On 16 October 2012 02:39, 1100110 <0b1100110@gmail.com> wrote:
On Mon, 15 Oct 2012 13:38:31 -0500, Chris Nicholson-Sauls <ibisbasenji@gmail.com> wrote:

On Monday, 15 October 2012 at 15:37:06 UTC, Andrei Alexandrescu wrote:
I don't think imports from a specific package have been considered.

In my personal opinion, imports are a necessary evil and it's sort of a bummer that the most accessible place in any source file - the top lines - is occupied by the crappy legal disclaimer (which, after having talked to a lawyer, I always put at the bottom since being at the top is not a requirement), and the litany of imports that the module is using. I'd make all imports local or put them at the bottom of the file if it weren't too much of a shock to others.

Three remarks on this particular problem.

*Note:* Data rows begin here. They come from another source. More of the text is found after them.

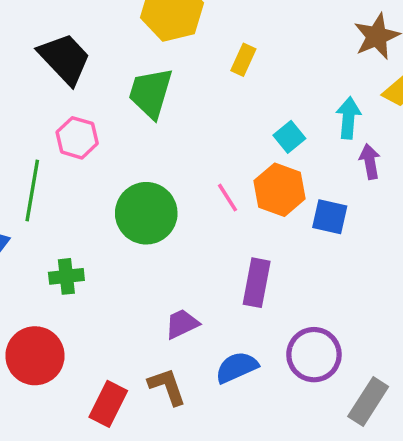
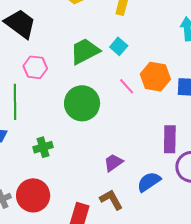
green trapezoid: (151, 93) -> (85, 51), moved, turned 56
cyan square: (289, 137) -> (119, 46), moved
purple rectangle: (257, 283) -> (170, 139), moved

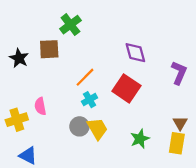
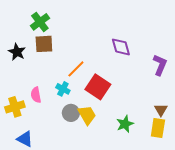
green cross: (70, 25) -> (40, 22), moved
red square: (126, 88) -> (98, 87), moved
cyan cross: (90, 100) -> (63, 89), moved, turned -32

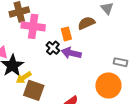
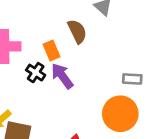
brown semicircle: (86, 23) -> (77, 31), turned 96
purple arrow: (71, 53) -> (62, 76), turned 48

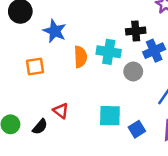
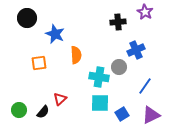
black cross: (136, 31) -> (118, 22), moved
cyan cross: (109, 52) -> (99, 77), moved
red triangle: (61, 111) -> (60, 99), turned 40

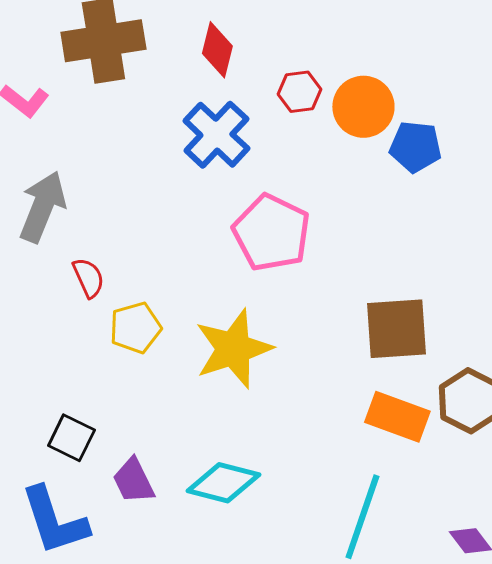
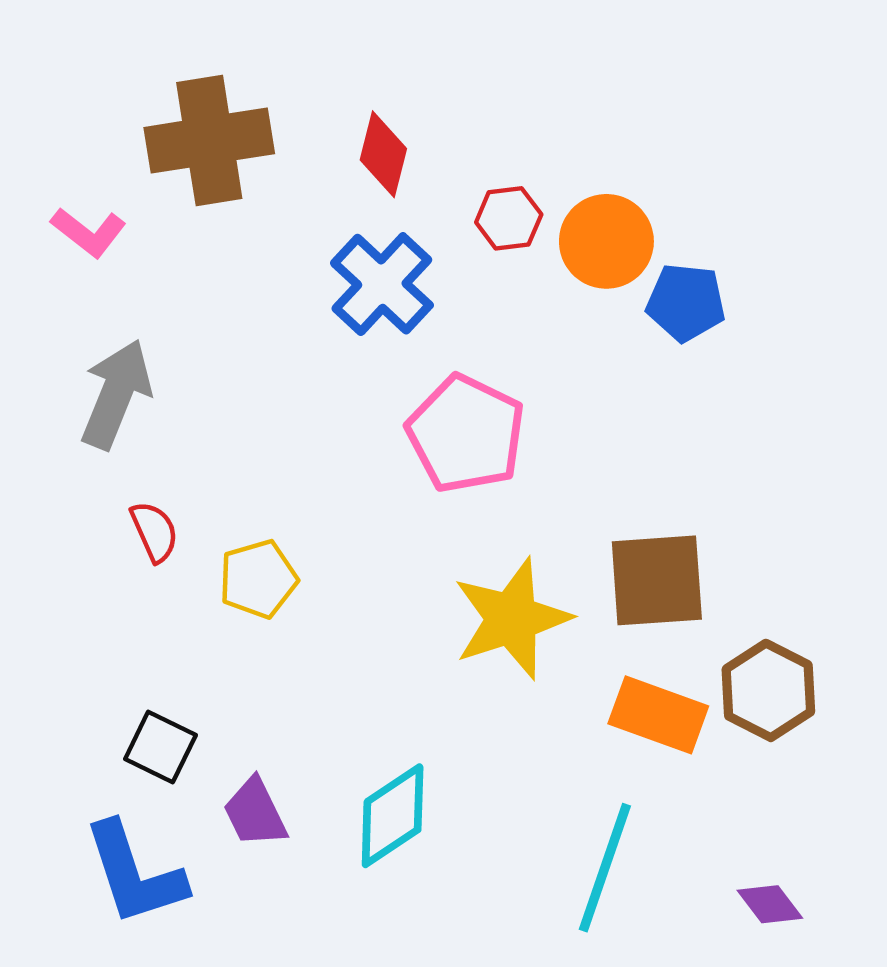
red semicircle: (88, 278) -> (154, 532), moved
yellow star: (233, 349) -> (512, 619), moved
cyan diamond: (223, 483) -> (393, 816), turned -48

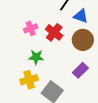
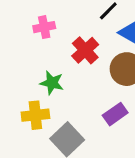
pink cross: (31, 28) -> (44, 27), moved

1. I expect large packages to introduce a module "all.di" or "_.di" to publicly import everything in the package. That could help some use cases.

It is a common practice (usually all.di) but perhaps it could help to establish an official convention.  Nothing in the language, just the styleguide.  (I know this has already come up and been discussed.)

I like what vibe.d did by having an import all file named d.d

Therefore you can:
import vibe.d;

It's nice, it's clean, and I've blatantly stolen it for a few of my own projects.

O_O .. That might be one of the worst things I've ever seen!
It doesn't even make sense. Is there actually a vibe.d file? And why try to make the import statement look like a source filename?